P.S: if useful I might send a dump of the vault mysql db

Revision history for this message

macchese (max-liccardo) wrote on 2024-05-02 (last edit on 2024-05-02):

#10

Hi Alex,
looking into one of myql-router unit-conf I see that MRUP_allowed_units and mysqlrouter_allowed_units are not the same on all themysql-innodb-cluster units and even some removed units still exist (vault-mysql-router/4 vault-mysql-router/5)

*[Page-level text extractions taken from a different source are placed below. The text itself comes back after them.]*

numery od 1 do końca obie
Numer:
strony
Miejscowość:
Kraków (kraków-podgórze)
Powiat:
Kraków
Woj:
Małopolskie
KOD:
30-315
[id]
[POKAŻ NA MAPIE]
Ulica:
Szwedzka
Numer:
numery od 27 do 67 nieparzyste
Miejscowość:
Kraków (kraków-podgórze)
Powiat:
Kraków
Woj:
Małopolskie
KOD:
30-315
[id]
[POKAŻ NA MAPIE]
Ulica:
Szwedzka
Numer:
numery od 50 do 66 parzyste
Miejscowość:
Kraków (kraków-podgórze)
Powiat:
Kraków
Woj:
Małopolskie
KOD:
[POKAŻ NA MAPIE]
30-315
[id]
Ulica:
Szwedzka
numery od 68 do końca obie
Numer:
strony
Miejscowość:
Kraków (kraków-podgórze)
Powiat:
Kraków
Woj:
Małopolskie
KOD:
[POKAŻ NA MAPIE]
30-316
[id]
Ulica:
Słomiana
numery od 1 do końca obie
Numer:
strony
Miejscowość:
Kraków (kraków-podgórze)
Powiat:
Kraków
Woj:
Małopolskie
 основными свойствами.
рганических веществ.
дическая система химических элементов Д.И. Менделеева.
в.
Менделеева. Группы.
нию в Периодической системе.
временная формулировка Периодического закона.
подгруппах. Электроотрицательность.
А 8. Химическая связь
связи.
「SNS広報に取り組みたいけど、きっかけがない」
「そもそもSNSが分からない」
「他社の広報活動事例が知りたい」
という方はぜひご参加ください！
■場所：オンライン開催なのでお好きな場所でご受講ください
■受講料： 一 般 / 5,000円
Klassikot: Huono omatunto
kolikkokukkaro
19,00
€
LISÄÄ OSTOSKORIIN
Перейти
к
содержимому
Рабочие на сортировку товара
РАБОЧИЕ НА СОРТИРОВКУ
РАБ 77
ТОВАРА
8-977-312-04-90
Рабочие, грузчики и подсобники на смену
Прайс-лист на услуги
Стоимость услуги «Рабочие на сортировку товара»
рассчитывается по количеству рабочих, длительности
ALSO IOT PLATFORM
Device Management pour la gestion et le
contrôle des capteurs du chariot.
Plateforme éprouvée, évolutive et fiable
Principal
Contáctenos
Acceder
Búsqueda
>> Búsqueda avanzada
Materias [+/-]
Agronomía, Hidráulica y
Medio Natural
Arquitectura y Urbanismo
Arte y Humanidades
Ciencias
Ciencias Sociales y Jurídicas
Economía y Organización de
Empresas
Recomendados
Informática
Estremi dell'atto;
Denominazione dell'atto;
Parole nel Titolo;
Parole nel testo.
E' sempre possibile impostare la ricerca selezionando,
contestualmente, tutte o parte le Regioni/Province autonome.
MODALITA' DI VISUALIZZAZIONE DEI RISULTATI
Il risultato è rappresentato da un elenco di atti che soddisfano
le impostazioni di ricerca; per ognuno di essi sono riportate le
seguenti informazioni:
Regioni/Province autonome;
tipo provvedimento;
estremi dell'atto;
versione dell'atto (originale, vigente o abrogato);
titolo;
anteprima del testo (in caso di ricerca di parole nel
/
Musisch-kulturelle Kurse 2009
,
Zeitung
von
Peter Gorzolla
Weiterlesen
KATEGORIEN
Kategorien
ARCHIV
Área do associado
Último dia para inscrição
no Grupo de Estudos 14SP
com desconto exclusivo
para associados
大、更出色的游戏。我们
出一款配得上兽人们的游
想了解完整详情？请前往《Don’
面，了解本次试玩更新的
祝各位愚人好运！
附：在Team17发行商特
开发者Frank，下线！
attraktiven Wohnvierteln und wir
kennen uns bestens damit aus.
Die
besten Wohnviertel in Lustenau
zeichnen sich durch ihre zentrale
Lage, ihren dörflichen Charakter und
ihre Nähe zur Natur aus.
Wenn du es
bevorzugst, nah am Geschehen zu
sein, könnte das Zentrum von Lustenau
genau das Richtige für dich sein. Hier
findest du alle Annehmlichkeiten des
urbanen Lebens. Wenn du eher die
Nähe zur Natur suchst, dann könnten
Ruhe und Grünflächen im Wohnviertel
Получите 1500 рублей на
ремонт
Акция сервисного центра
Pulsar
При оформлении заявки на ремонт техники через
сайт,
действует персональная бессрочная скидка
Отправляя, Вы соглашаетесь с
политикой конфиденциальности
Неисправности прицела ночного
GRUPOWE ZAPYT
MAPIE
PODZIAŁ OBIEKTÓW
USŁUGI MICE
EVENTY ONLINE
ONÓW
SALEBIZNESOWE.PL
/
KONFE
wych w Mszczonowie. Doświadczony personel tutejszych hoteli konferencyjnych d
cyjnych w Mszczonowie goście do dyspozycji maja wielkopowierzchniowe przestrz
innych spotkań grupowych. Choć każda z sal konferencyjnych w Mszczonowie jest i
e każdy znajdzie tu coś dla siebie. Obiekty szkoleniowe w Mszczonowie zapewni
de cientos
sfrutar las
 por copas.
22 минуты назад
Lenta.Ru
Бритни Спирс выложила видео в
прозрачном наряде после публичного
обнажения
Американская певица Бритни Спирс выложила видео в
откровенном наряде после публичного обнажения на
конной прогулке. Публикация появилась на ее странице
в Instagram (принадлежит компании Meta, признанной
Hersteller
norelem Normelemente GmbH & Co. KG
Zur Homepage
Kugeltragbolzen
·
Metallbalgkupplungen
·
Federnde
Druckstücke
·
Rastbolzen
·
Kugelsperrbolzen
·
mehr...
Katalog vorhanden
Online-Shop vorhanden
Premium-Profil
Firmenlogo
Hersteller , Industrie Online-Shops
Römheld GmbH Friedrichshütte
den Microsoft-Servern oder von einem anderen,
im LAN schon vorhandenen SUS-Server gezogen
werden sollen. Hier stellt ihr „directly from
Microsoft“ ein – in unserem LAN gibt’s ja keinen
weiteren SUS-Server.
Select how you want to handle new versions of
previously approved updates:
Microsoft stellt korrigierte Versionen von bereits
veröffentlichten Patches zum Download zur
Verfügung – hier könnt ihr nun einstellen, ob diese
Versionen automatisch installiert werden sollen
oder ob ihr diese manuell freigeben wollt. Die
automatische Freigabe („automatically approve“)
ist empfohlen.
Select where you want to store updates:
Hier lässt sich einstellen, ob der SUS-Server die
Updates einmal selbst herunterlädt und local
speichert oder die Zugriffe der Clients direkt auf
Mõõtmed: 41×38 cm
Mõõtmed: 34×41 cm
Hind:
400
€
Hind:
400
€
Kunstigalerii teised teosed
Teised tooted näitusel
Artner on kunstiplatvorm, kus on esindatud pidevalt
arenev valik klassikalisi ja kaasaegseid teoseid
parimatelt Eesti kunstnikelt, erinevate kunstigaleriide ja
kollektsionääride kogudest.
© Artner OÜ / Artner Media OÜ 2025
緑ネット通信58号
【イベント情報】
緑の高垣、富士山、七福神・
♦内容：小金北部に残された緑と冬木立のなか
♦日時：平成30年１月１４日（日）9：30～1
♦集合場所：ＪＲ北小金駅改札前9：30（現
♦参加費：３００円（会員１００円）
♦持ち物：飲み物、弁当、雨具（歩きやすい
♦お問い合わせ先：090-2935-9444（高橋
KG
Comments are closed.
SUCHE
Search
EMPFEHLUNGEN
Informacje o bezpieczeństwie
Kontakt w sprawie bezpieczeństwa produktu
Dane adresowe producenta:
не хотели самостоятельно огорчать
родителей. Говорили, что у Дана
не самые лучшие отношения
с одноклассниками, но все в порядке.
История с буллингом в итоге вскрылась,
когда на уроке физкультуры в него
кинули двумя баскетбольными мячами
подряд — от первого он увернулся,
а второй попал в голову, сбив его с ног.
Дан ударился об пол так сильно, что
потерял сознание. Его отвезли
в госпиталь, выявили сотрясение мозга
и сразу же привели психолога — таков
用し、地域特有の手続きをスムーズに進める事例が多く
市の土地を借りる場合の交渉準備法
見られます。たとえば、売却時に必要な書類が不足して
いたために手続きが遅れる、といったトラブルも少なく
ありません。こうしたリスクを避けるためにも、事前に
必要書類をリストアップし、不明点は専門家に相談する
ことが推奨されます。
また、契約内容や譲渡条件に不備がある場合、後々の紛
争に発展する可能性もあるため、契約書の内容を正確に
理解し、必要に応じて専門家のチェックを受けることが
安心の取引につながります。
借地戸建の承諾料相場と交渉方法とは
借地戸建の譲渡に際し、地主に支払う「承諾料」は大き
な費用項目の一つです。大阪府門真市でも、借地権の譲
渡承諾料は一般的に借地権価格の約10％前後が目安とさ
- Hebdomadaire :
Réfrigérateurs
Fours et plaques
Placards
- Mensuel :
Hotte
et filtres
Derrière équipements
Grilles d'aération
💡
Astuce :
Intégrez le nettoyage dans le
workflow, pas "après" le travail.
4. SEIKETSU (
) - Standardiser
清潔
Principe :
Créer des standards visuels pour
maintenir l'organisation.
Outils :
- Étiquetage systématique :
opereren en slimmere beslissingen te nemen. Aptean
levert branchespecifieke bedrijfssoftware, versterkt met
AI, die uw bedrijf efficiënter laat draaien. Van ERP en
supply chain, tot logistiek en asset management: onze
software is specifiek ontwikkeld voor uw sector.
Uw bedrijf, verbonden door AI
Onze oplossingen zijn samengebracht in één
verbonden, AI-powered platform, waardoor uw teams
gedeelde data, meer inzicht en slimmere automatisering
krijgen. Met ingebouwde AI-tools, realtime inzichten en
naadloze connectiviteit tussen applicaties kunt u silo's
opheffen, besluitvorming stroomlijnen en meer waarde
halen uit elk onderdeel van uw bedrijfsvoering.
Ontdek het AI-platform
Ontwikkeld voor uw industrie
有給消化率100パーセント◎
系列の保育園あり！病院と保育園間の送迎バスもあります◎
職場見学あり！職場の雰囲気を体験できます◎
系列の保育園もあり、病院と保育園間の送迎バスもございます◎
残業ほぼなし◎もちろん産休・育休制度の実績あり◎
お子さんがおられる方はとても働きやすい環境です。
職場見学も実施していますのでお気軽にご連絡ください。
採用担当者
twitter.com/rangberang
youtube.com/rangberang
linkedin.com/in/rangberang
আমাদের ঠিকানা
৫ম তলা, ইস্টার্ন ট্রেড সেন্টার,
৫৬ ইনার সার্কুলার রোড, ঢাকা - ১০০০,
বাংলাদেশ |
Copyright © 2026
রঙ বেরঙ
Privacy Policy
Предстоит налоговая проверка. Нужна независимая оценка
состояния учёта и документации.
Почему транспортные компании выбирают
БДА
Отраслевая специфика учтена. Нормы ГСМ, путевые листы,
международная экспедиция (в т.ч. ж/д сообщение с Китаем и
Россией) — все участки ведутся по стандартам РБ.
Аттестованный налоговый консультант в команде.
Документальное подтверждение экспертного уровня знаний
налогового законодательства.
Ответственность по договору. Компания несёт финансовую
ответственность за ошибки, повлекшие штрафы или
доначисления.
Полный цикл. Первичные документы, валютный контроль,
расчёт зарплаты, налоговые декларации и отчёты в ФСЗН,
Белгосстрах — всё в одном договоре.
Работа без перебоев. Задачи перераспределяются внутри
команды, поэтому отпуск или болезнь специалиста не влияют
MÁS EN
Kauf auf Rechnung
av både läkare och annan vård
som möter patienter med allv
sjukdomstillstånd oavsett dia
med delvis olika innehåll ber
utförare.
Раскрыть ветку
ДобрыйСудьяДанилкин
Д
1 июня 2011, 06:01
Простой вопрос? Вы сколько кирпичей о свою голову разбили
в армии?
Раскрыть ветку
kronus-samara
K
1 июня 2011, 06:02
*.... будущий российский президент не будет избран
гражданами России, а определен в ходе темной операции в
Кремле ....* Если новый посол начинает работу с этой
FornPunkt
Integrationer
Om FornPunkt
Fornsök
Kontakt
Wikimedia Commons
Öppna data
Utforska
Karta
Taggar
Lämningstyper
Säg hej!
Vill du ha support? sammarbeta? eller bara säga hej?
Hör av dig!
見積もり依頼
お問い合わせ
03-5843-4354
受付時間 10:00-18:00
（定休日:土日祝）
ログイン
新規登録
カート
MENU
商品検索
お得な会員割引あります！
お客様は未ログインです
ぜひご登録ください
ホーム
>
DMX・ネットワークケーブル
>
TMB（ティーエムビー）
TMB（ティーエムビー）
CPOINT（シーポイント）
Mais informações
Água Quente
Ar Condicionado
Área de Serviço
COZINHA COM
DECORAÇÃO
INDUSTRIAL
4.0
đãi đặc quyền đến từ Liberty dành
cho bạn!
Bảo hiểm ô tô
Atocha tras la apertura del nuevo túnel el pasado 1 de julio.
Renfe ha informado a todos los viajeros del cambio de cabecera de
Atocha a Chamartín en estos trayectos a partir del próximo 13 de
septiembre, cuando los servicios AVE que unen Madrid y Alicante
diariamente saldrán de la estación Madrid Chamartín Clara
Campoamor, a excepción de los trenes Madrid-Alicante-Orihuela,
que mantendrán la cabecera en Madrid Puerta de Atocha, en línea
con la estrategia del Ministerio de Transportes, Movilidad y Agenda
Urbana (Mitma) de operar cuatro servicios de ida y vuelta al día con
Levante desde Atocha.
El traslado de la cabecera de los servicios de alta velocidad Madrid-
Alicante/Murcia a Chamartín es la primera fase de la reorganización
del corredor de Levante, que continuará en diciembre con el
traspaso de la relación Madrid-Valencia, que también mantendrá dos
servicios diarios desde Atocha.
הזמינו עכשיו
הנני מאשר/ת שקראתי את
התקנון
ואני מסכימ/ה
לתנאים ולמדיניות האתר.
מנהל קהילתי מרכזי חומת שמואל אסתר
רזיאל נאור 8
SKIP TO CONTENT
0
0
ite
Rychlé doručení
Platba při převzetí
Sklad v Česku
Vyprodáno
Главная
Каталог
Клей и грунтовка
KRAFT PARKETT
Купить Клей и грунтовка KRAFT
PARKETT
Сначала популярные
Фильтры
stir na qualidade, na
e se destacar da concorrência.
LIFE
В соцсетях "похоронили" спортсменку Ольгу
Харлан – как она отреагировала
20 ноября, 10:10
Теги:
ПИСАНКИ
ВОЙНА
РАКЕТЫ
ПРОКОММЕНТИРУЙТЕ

#juju show-unit vault-mysql-router/6 |egrep "mysql-innodb-cluster||MRUP_allowed_units|mysqlrouter_allowed_units"

mysql-innodb-cluster/13:
  MRUP_allowed_units: '"vault-mysql-router/4 vault-mysql-router/5 vault-mysql-router/6"'
  mysqlrouter_allowed_units: '"vault-mysql-router/4 vault-mysql-router/5 vault-mysql-router/6"'
mysql-innodb-cluster/14:
  MRUP_allowed_units: '"vault-mysql-router/6 vault-mysql-router/481"'
  mysqlrouter_allowed_units: '"vault-mysql-router/481 vault-mysql-router/482
mysql-innodb-cluster/15:
  MRUP_allowed_units: '"vault-mysql-router/4 vault-mysql-router/5 vault-mysql-router/6"'
  mysqlrouter_allowed_units: '"vault-mysql-router/4 vault-mysql-router/5 vault-mysql-router/6"'

what if I remove the actual well-clustered unit (vault/5) and add another one and then initialize the vault?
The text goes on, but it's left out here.